The second point was the relatively high seropositive rate for SARS-CoV-2 antibodies among the local healthcare workers with Level 1 protection and those working in the non-medical area with no PPE. It is worth re-examining the need for additional training and PPE support for healthcare staff working in non-isolation medical areas, and even non-medical areas with an epidemic of an airborne highly infectious pathogen, especially if PPE supply is not limited.

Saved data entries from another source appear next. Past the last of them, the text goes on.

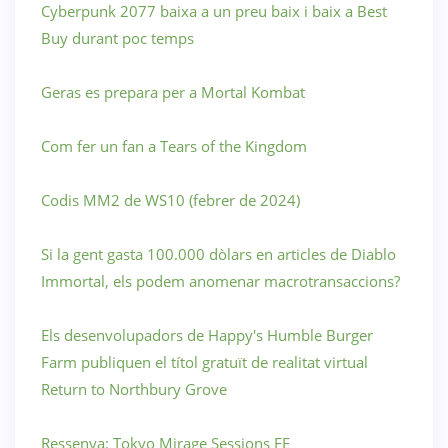
Cyberpunk 2077 baixa a un preu baix i baix a Best
Buy durant poc temps
Geras es prepara per a Mortal Kombat
Com fer un fan a Tears of the Kingdom
Codis MM2 de WS10 (febrer de 2024)
Si la gent gasta 100.000 dòlars en articles de Diablo
Immortal, els podem anomenar macrotransaccions?
Els desenvolupadors de Happy's Humble Burger
Farm publiquen el títol gratuït de realitat virtual
Return to Northbury Grove
Ressenya: Tokyo Mirage Sessions FE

One potential limitation of this study was that enrollment of subjects for this study was based on voluntary participation (apart from the 943 medical staff from Guangzhou which was mandatory), thus there might be potential bias in the volunteering participants being more eager to observe the rules. Even with this limitation, the personnel protection strategy, coupled together with appropriate coaching and practice, was shown to protect the healthcare personnel sent from Guangzhou to Wuhan with zero cumulative attack rate in this SARS-CoV-2 epidemic. However, there is room for improvement in terms of staff with Level 1 protection working in non-isolated areas and staff in non-medical areas. These data provide a framework to assist other countries that are still in the midst of combating this pandemic, and could be used to prepare for future epidemics/pandemics.

Conclusions

Our study confirmed that adequate training and PPE can protect medical personnel against SARS-CoV-2 infection.